*What the exercise asks*: Repeat each entry exactly and drop the pictures.

(Stored items from a collection)
::::::::::

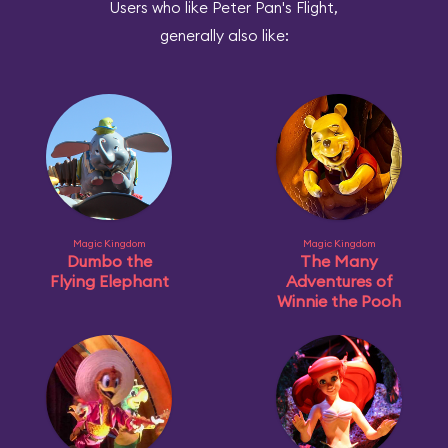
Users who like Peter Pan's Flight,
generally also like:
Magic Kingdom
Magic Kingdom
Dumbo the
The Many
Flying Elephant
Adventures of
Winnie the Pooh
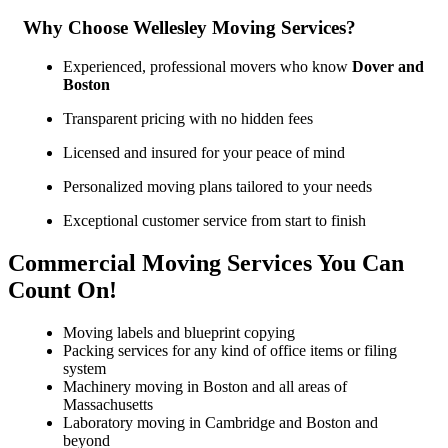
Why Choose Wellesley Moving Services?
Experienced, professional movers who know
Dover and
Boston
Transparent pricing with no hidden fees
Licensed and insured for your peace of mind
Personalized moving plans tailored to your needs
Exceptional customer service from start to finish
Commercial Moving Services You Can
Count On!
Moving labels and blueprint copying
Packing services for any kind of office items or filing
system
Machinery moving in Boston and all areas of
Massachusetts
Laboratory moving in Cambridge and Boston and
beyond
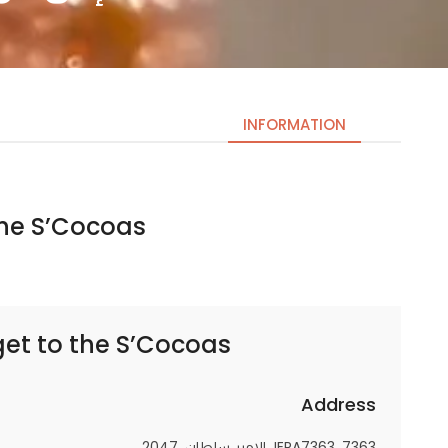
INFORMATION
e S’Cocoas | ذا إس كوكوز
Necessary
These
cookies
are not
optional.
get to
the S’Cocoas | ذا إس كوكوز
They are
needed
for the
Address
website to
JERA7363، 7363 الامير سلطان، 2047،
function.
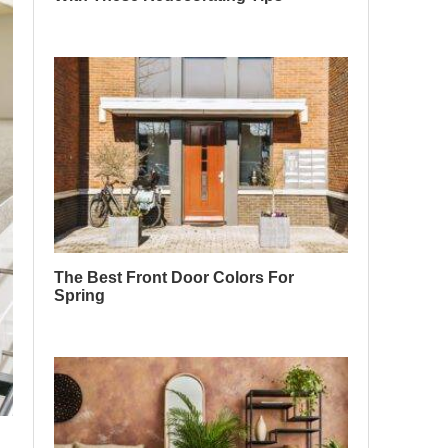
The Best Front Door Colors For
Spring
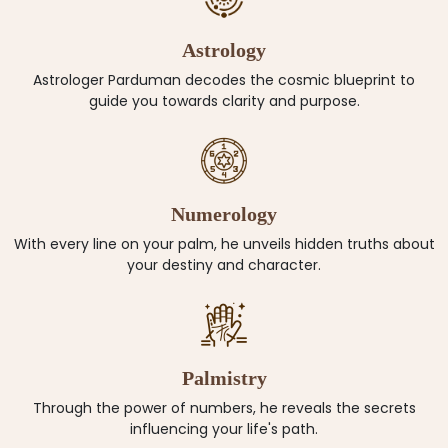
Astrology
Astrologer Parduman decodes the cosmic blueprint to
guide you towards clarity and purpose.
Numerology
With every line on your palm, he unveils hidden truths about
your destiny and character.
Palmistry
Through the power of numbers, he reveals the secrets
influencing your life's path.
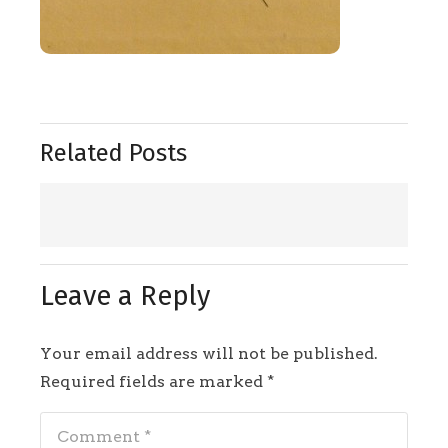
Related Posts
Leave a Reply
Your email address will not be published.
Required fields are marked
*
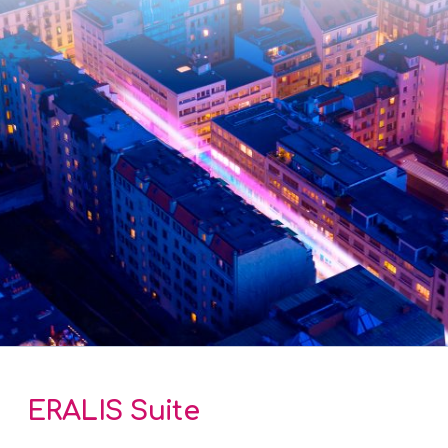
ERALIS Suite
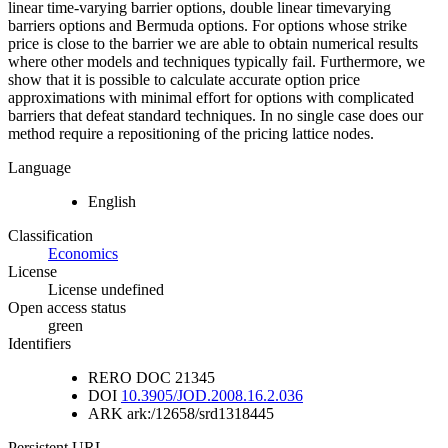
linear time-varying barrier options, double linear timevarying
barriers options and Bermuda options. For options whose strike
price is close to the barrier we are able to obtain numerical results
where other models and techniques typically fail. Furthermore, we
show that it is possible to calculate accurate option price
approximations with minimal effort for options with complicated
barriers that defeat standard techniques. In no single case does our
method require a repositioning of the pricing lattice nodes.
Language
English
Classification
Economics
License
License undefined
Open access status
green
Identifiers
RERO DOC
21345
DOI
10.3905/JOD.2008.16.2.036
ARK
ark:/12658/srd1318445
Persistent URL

::::::::::

*Response below*:
Users who like Peter Pan's Flight,
generally also like:
Magic Kingdom
Magic Kingdom
Dumbo the
The Many
Flying Elephant
Adventures of
Winnie the Pooh
Why Choose Wellesley Moving Services?
Experienced, professional movers who know
Dover and
Boston
Transparent pricing with no hidden fees
Licensed and insured for your peace of mind
Personalized moving plans tailored to your needs
Exceptional customer service from start to finish
Commercial Moving Services You Can
Count On!
Moving labels and blueprint copying
Packing services for any kind of office items or filing
system
Machinery moving in Boston and all areas of
Massachusetts
Laboratory moving in Cambridge and Boston and
beyond
INFORMATION
e S’Cocoas | ذا إس كوكوز
Necessary
These
cookies
are not
optional.
get to
the S’Cocoas | ذا إس كوكوز
They are
needed
for the
Address
website to
JERA7363، 7363 الامير سلطان، 2047،
function.
The Best Front Door Colors For
Spring
Astrology
Astrologer Parduman decodes the cosmic blueprint to
guide you towards clarity and purpose.
Numerology
With every line on your palm, he unveils hidden truths about
your destiny and character.
Palmistry
Through the power of numbers, he reveals the secrets
influencing your life's path.
Related Posts
Leave a Reply
Your email address will not be published.
Required fields are marked
*
ERALIS Suite
linear time-varying barrier options, double linear timevarying
barriers options and Bermuda options. For options whose strike
price is close to the barrier we are able to obtain numerical results
where other models and techniques typically fail. Furthermore, we
show that it is possible to calculate accurate option price
approximations with minimal effort for options with complicated
barriers that defeat standard techniques. In no single case does our
method require a repositioning of the pricing lattice nodes.
Language
English
Classification
Economics
License
License undefined
Open access status
green
Identifiers
RERO DOC
21345
DOI
10.3905/JOD.2008.16.2.036
ARK
ark:/12658/srd1318445
Persistent URL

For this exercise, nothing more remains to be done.